Enquanto isso, a Petrobras planeja gastar mais de US$ 7 bilhões nos próximos cinco anos na exploração de potenciais locais de perfuração offshore na costa do Brasil para aumentar sua produção já crescente.

Assim como outras empresas de petróleo e gás, a Petrobras projeta que a demanda por seus produtos permanecerá teimosamente alta.

Consequentemente, a empresa opera com um conjunto de pressupostos diferentes daqueles da Agência Internacional de Energia (IEA, na sigla em inglês) e outros que afirmam que a demanda por petróleo já atingiu um pico ou está prestes a atingi-lo.

Isso deixa países como o Brasil em uma espécie de área cinzenta faz-tudo, disse Mercedes Bustamante, professora e ecologista da Universidade de Brasília e membro do Grupo Consultivo sobre a Crise Climática.

O Brasil está expandindo tanto as energias renováveis quanto os combustíveis fósseis.
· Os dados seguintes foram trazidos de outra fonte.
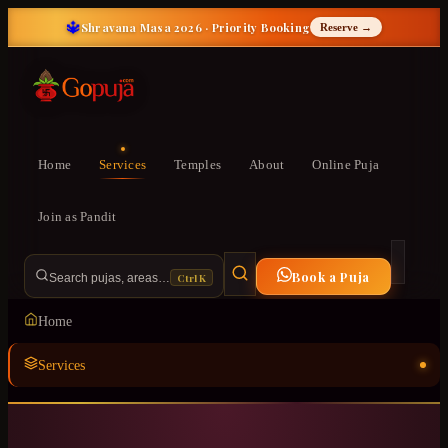
🔱
Shravana Masa 2026 · Priority Booking
Reserve →
Home
Services
Temples
About
Online Puja
Join as Pandit
Book a Puja
Ctrl K
Search pujas, areas…
Home
Services
Temples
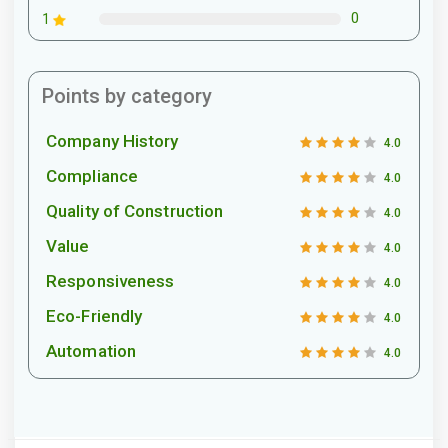
0
1
Points by category
Company History
4.0
Compliance
4.0
Quality of Construction
4.0
Value
4.0
Responsiveness
4.0
Eco-Friendly
4.0
Automation
4.0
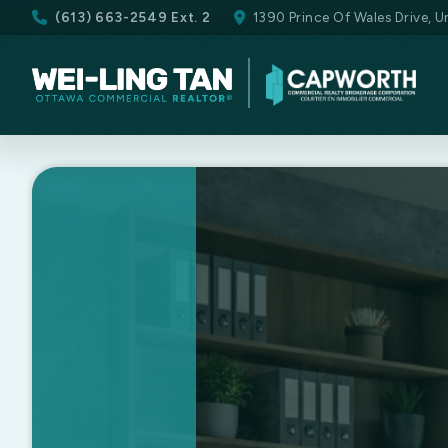
(613) 663-2549 Ext. 2
1390 Prince Of Wales Drive, 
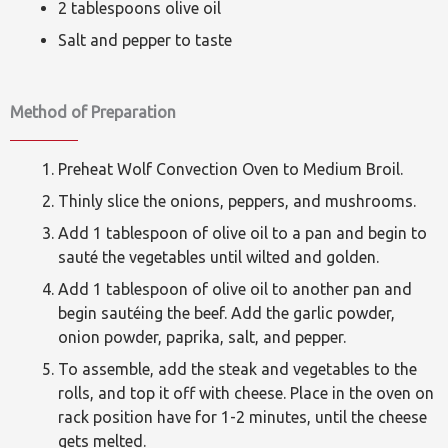
2 tablespoons olive oil
Salt and pepper to taste
Method of Preparation
Preheat Wolf Convection Oven to Medium Broil.
Thinly slice the onions, peppers, and mushrooms.
Add 1 tablespoon of olive oil to a pan and begin to
sauté the vegetables until wilted and golden.
Add 1 tablespoon of olive oil to another pan and
begin sautéing the beef. Add the garlic powder,
onion powder, paprika, salt, and pepper.
To assemble, add the steak and vegetables to the
rolls, and top it off with cheese. Place in the oven on
rack position have for 1-2 minutes, until the cheese
gets melted.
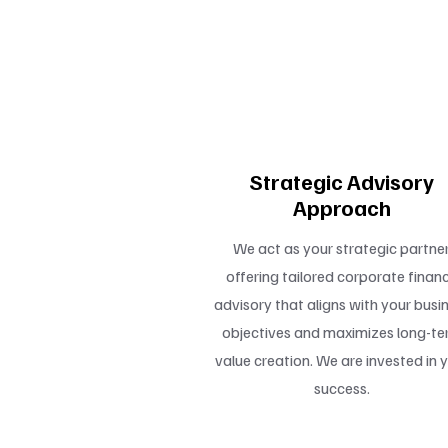
4
Strategic Advisory
Approach
We act as your strategic partner
offering tailored corporate finan
advisory that aligns with your busi
objectives and maximizes long-t
value creation. We are invested in 
success.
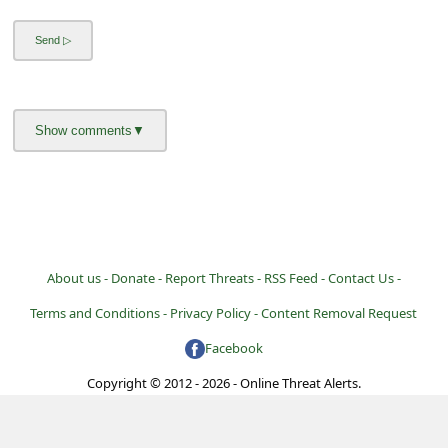
a
i
l
R
e
c
e
i
v
About us -
Donate -
Report Threats -
RSS Feed -
Contact Us -
e
Terms and Conditions -
Privacy Policy -
Content Removal Request
E
Facebook
m
Copyright © 2012 - 2026 - Online Threat Alerts.
a
i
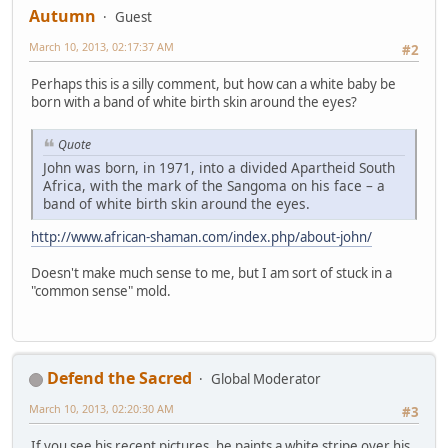
Autumn
Guest
March 10, 2013, 02:17:37 AM
#2
Perhaps this is a silly comment, but how can a white baby be
born with a band of white birth skin around the eyes?
Quote
John was born, in 1971, into a divided Apartheid South
Africa, with the mark of the Sangoma on his face – a
band of white birth skin around the eyes.
http://www.african-shaman.com/index.php/about-john/
Doesn't make much sense to me, but I am sort of stuck in a
"common sense" mold.
Defend the Sacred
Global Moderator
March 10, 2013, 02:20:30 AM
#3
If you see his recent pictures, he paints a white stripe over his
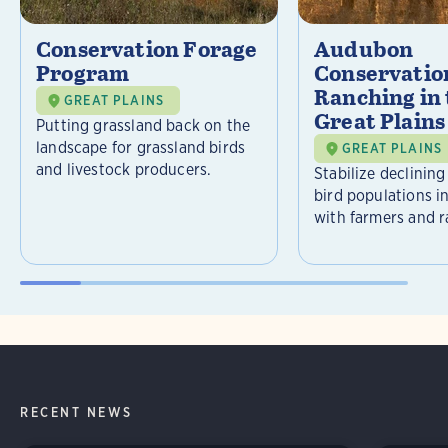
Conservation Forage
Audubon
Program
Conservatio
Ranching in
GREAT PLAINS
Great Plains
Putting grassland back on the
landscape for grassland birds
GREAT PLAINS
and livestock producers.
Stabilize declining
bird populations i
with farmers and r
RECENT NEWS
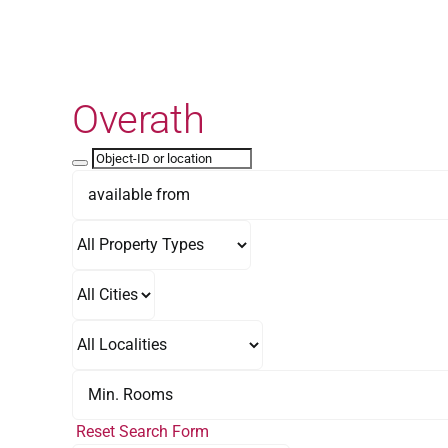
Skip
to
content
Overath
Reset Search Form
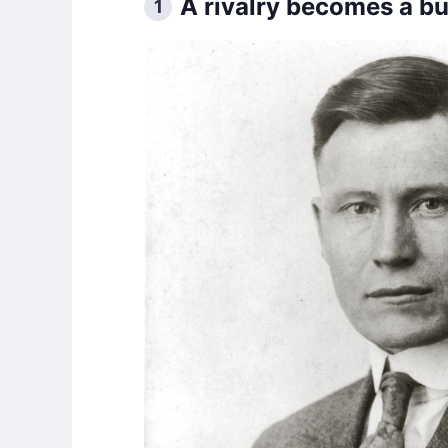
A rivalry becomes a b
1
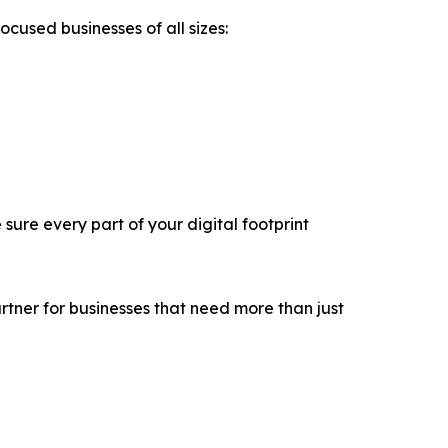
used businesses of all sizes:
sure every part of your digital footprint
tner for businesses that need more than just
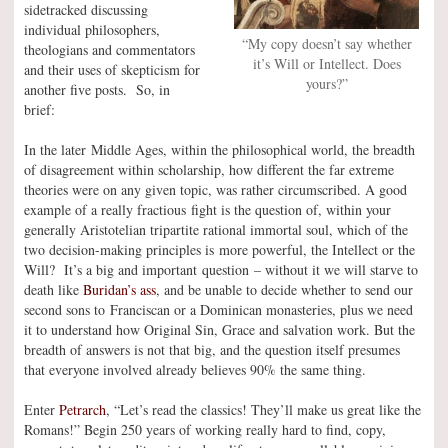
sidetracked discussing
individual philosophers,
“My copy doesn’t say whether
theologians and commentators
it’s Will or Intellect. Does
and their uses of skepticism for
yours?”
another five posts. So, in
brief:
In the later Middle Ages, within the philosophical world, the breadth
of disagreement within scholarship, how different the far extreme
theories were on any given topic, was rather circumscribed. A good
example of a really fractious fight is the question of, within your
generally Aristotelian tripartite rational immortal soul, which of the
two decision-making principles is more powerful, the Intellect or the
Will? It’s a big and important question – without it we will starve to
death like
Buridan’s ass
, and be unable to decide whether to send our
second sons to Franciscan or a Dominican monasteries, plus we need
it to understand how Original Sin, Grace and salvation work. But the
breadth of answers is not that big, and the question itself presumes
that everyone involved already believes 90% the same thing.
Enter
Petrarch
, “Let’s read the classics! They’ll make us great like the
Romans!” Begin 250 years of working really hard to find, copy,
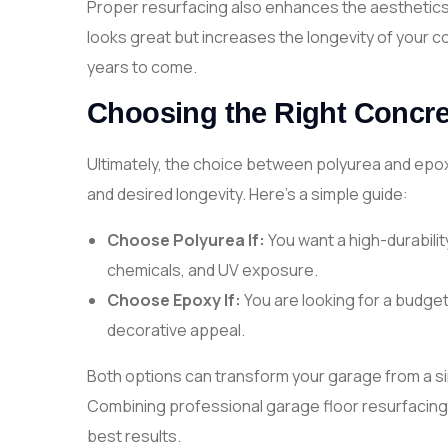
Proper resurfacing also enhances the aesthetics 
looks great but increases the longevity of your c
years to come.
Choosing the Right Concret
Ultimately, the choice between polyurea and epo
and desired longevity. Here’s a simple guide:
Choose Polyurea If:
You want a high-durabilit
chemicals, and UV exposure.
Choose Epoxy If:
You are looking for a budget
decorative appeal.
Both options can transform your garage from a sim
Combining professional garage floor resurfacing 
best results.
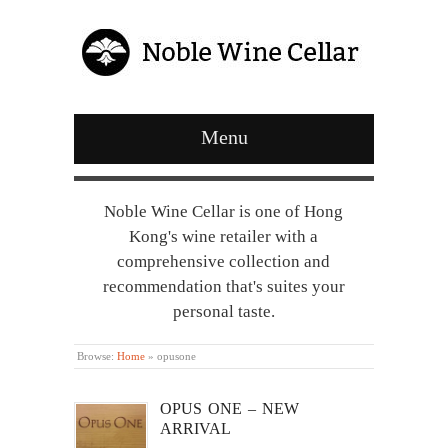
Menu
Noble Wine Cellar is one of Hong
Kong's wine retailer with a
comprehensive collection and
recommendation that's suites your
personal taste.
Browse:
Home
»
opusone
OPUS ONE – NEW
ARRIVAL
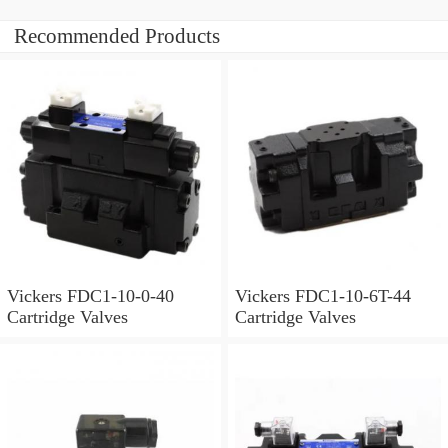
Recommended Products
Vickers FDC1-10-0-40
Vickers FDC1-10-6T-44
Cartridge Valves
Cartridge Valves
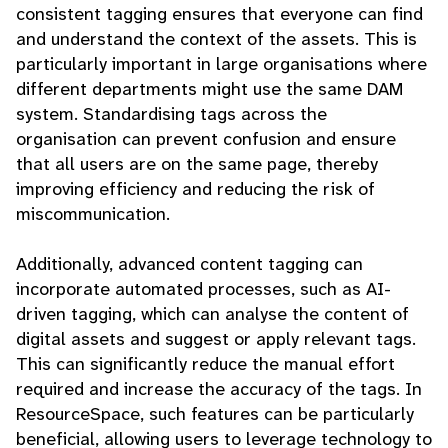
consistent tagging ensures that everyone can find
and understand the context of the assets. This is
particularly important in large organisations where
different departments might use the same DAM
system. Standardising tags across the
organisation can prevent confusion and ensure
that all users are on the same page, thereby
improving efficiency and reducing the risk of
miscommunication.
Additionally, advanced content tagging can
incorporate automated processes, such as AI-
driven tagging, which can analyse the content of
digital assets and suggest or apply relevant tags.
This can significantly reduce the manual effort
required and increase the accuracy of the tags. In
ResourceSpace, such features can be particularly
beneficial, allowing users to leverage technology to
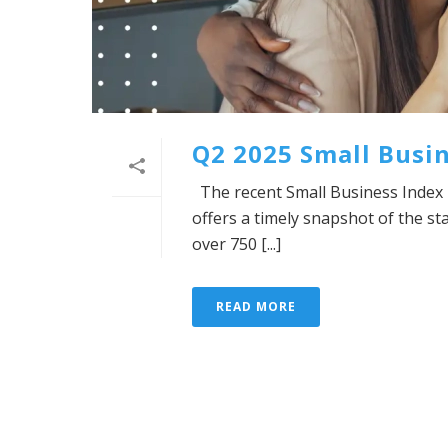
Q2 2025 Small Busin
The recent Small Business Index 
offers a timely snapshot of the s
over 750 [...]
READ MORE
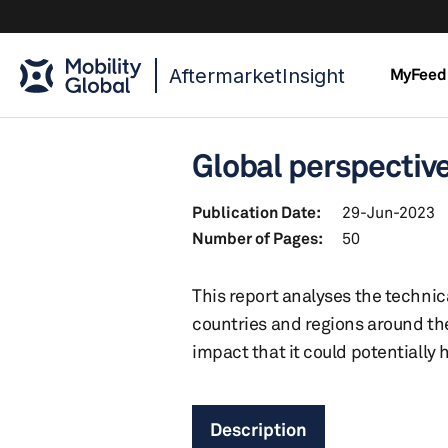
AftermarketInsight
MyFeed
Global perspective 
Publication Date:
29-Jun-2023
Number of Pages:
50
This report analyses the technic
countries and regions around the 
impact that it could potentially
Description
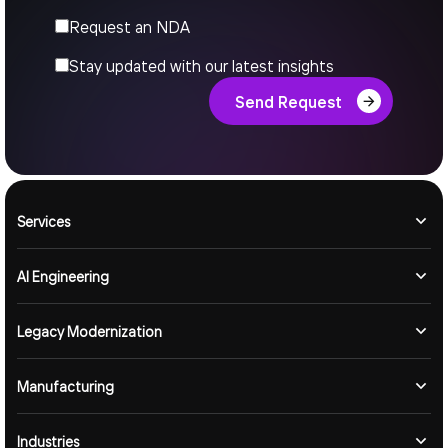
Request an NDA
Stay updated with our latest insights
Send Request
Services
AI Engineering
Legacy Modernization
Manufacturing
Industries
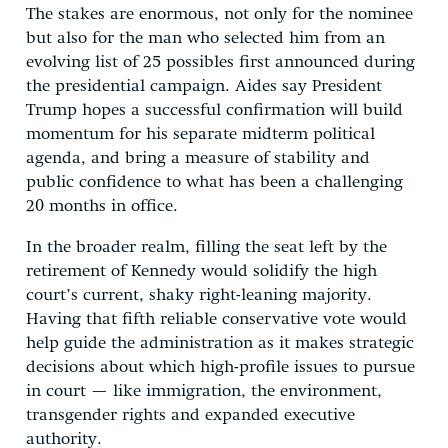
The stakes are enormous, not only for the nominee
but also for the man who selected him from an
evolving list of 25 possibles first announced during
the presidential campaign. Aides say President
Trump hopes a successful confirmation will build
momentum for his separate midterm political
agenda, and bring a measure of stability and
public confidence to what has been a challenging
20 months in office.
In the broader realm, filling the seat left by the
retirement of Kennedy would solidify the high
court’s current, shaky right-leaning majority.
Having that fifth reliable conservative vote would
help guide the administration as it makes strategic
decisions about which high-profile issues to pursue
in court — like immigration, the environment,
transgender rights and expanded executive
authority.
O país recentemente se juntou à Opep, o cartel global de petróleo, como observador, mesmo que no ano que vem vá sediar as negociações climáticas globais da ONU.

Essa dinâmica também se reflete nas florestas, disse Bustamante. O desmatamento na Amazônia foi reduzido no total, mas está aumentando no Cerrado.

"Ter esses dois lados é parte do DNA da política do Brasil", disse Oliver Stuenkel, professor de relações internacionais da FGV (Fundação Getulio Vargas).

"Seremos uma superpotência verde, sim, mas não vamos correr riscos desnecessários. Isso significa se preparar para um mundo em que o petróleo terá um papel importante por um longo tempo e a transição levará mais tempo do que o esperado."